SoerenMind comments on [AN #60] A new AI challenge: Minecraft agents that assist human players in creative mode

SoerenMind 28 Jul 2019 17:41 UTC
LW: 9 AF: 1
0
AF
Costs don’t really grow linearly with model size because utilization goes down as you spread a model across many GPUs. I. e. aggregate memory requirements grow superlinearly. Relatedly, model sizes increased <100x while compute increased 300000x on OpenAI’s data set. That’s been updating my views a bit recently.

People are trying to solve this with things like GPipe, but I don’t know yet if there can be an approach that scales to many more TPUs than what they tried (8). Communication would be the next bottleneck.

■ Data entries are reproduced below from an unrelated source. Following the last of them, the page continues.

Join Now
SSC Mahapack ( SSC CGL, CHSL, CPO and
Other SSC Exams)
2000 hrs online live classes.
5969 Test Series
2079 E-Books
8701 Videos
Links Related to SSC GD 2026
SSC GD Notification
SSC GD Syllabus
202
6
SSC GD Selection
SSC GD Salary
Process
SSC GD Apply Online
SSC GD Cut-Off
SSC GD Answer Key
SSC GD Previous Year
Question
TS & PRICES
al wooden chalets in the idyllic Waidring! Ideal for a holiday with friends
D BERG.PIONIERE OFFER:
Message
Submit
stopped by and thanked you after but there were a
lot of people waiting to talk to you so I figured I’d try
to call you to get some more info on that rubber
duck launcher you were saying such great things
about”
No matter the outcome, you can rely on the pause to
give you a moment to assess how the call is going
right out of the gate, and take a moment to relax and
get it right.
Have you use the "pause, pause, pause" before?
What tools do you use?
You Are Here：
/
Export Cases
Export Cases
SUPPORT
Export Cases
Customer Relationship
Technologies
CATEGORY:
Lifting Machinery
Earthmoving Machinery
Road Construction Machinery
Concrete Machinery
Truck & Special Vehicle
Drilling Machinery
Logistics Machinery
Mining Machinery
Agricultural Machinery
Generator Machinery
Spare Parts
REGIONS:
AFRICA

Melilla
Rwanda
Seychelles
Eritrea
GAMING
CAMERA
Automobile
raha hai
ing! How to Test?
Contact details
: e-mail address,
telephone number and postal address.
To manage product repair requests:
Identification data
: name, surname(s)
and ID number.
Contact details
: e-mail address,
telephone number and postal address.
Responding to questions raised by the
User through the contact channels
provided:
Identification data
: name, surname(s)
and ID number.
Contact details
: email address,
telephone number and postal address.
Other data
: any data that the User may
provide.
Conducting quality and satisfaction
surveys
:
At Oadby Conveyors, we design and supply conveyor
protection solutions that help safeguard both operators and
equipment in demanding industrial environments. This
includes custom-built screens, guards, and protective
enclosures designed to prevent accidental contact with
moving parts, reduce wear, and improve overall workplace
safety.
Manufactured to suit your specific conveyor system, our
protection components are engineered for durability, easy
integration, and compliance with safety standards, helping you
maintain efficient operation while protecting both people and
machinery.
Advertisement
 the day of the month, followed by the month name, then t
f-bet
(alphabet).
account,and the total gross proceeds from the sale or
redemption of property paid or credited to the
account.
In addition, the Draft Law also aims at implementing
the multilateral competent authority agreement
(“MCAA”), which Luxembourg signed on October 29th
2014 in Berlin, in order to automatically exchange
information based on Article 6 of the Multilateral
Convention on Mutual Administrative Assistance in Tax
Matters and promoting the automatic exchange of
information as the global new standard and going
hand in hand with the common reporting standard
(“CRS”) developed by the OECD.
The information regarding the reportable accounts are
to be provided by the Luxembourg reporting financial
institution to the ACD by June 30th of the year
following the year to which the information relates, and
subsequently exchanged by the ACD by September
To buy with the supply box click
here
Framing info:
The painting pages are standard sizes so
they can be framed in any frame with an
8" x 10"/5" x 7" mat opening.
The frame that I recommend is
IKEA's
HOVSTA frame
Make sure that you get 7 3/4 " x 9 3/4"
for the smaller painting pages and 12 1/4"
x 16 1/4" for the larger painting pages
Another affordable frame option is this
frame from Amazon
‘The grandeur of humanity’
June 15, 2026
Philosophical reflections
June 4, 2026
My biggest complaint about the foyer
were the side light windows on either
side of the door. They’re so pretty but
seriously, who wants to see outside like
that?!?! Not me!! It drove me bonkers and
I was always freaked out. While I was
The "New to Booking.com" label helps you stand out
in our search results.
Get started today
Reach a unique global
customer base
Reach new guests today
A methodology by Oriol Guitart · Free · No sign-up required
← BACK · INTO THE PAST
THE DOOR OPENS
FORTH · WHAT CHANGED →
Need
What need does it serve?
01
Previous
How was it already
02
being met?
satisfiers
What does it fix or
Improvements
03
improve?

https://ai.googleblog.com/2019/03/introducing-gpipe-open-source-library.html?m=1
- Rohin Shah 28 Jul 2019 18:46 UTC
  LW: 4 AF: 2
  0
  AF Parent
  Yes, this is a good point. Nonetheless, in terms of whether social learning is important, the relevant question is the relative efficiency of the “social learning channel” and the “scaled up GPUs channel”. The social learning channel requires you to work with inputs and outputs only (language and behavior for humans), while the scaled up GPUs allows you to work directly with internal representations, so I still expect that social learning won’t be particularly important for AI systems unless they use it to learn from humans.
  Relatedly, model sizes increased <100x while compute increased 300000x on OpenAI’s data set.
  This doesn’t seem relevant to the question of whether social learning is important? Perhaps you were just stating an interesting related fact, but if you were trying to make a point I don’t know what it is.
  - SoerenMind 28 Jul 2019 20:55 UTC
    3 points
    0
    Parent
    Yep my comment was about the linear scale up rather than it’s implications for social learning.